Each agent invocation (run_agent) opens one Invocation scope on the shared
recorder. Backends emit a unified AgentEvent stream
(daydream/backends/__init__.py)
that the invocation buffers into ATIF Steps. Event types: TextEvent,
ThinkingEvent, ToolStartEvent, ToolResultEvent, CostEvent,
MetricsEvent, TurnEndEvent, and ResultEvent. A TurnEndEvent closes the
open Step, so a multi-turn invocation produces N Steps rather than one collapsed
Step.
Parallel fan-outs fork sibling trajectories under the run directory. Each fork writes a separate trajectory file alongside the parent.
Daydream redacts secrets before writing. Ordered rules cover URL credentials,
PEM private key blocks, secret-bearing environment variable assignments, bare
API keys (sk-, ghp_, ghs_, xoxb-, AKIA), JWTs, and local username paths. The
redactor applies to all four ATIF text surfaces: step messages, reasoning
content, tool call arguments, and observation results. On internal failure, the
redactor degrades to [REDACTION_FAILED] rather than letting the raw value
through.
On SIGINT or SIGTERM, the signal handler
(daydream/cli.py)
flushes a .partial trajectory file with extra.partial set, so interrupted
runs are not lost. The handler uses a module-level recorder stack rather than
the async ContextVar, because signal handlers fire in the main thread outside
the asyncio task context.
Archive
Each run is archived to ~/.daydream/archive/runs/<session_id>/ with its
manifest, trajectory (including forks), review output, evaluation results (when
--eval is set), deep artifacts, and the diff patch.
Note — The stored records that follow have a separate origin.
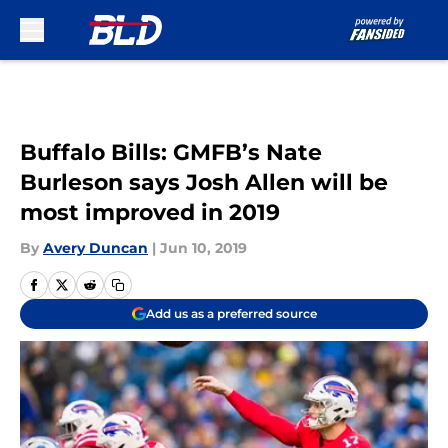
Skip to main content
Buffalo Bills: GMFB’s Nate
Burleson says Josh Allen will be
most improved in 2019
By
Avery Duncan
|
Jun 10, 2019
Add us as a preferred source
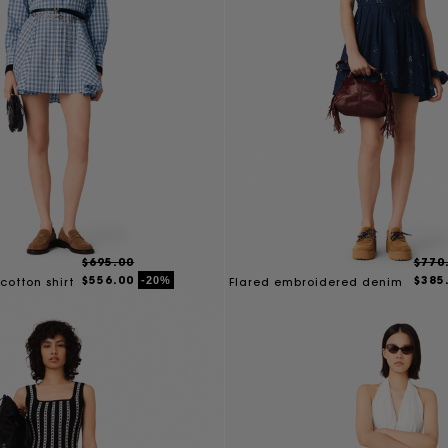
$695.00
$770
$556.00
$385
-20%
cotton shirt
Flared embroidered denim
dress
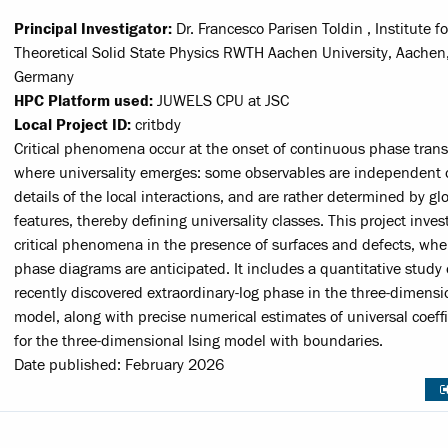
Principal Investigator:
Dr. Francesco Parisen Toldin , Institute fo
Theoretical Solid State Physics RWTH Aachen University, Aachen
Germany
HPC Platform used:
JUWELS CPU at JSC
Local Project ID:
critbdy
Critical phenomena occur at the onset of continuous phase trans
where universality emerges: some observables are independent 
details of the local interactions, and are rather determined by gl
features, thereby defining universality classes. This project inves
critical phenomena in the presence of surfaces and defects, whe
phase diagrams are anticipated. It includes a quantitative study 
recently discovered extraordinary-log phase in the three-dimensi
model, along with precise numerical estimates of universal coeffi
for the three-dimensional Ising model with boundaries.
Date published: February 2026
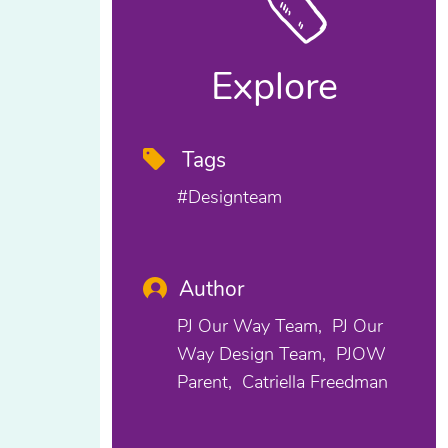
Explore
Tags
#designteam
Author
PJ Our Way Team
PJ Our
Way Design Team
PJOW
Parent
Catriella Freedman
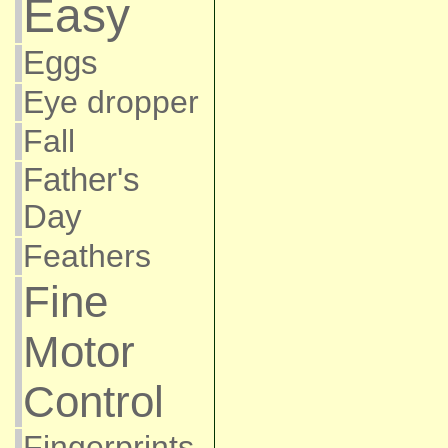
Easy
Eggs
Eye dropper
Fall
Father's
Day
Feathers
Fine
Motor
Control
Fingerprints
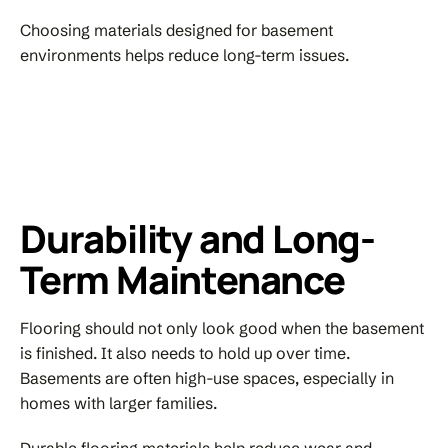
Choosing materials designed for basement
environments helps reduce long-term issues.
Durability and Long-
Term Maintenance
Flooring should not only look good when the basement
is finished. It also needs to hold up over time.
Basements are often high-use spaces, especially in
homes with larger families.
Durable flooring materials help reduce wear and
Archiving is non-fatal:
if it fails, the run still completes and the failure is logged.
A SQLite index at ~/.daydream/archive/index.db
(daydream/archive/_schema.py)
supports querying across projects. Two tables:
runs: 39 columns includingrepo_slug,backend,total_cost_usd,grounding_rate,outcome_labels,composite_reward,changed_files,head_sha,base_sha, and per-phase backend columns.label_observations: the bitemporal label table. Tracks transaction time (observed_at), valid time (valid_at), evidence SHA, reward version, reward JSON, composite reward, reviewer logins, posterior flag, and source (autoorhuman). Human labels take precedence over automated labels in every projection.
The index runs in WAL mode with a 5-second busy timeout. Five indexes cover
repo_slug, archived_at, outcome_labels, observed_at, and session_id.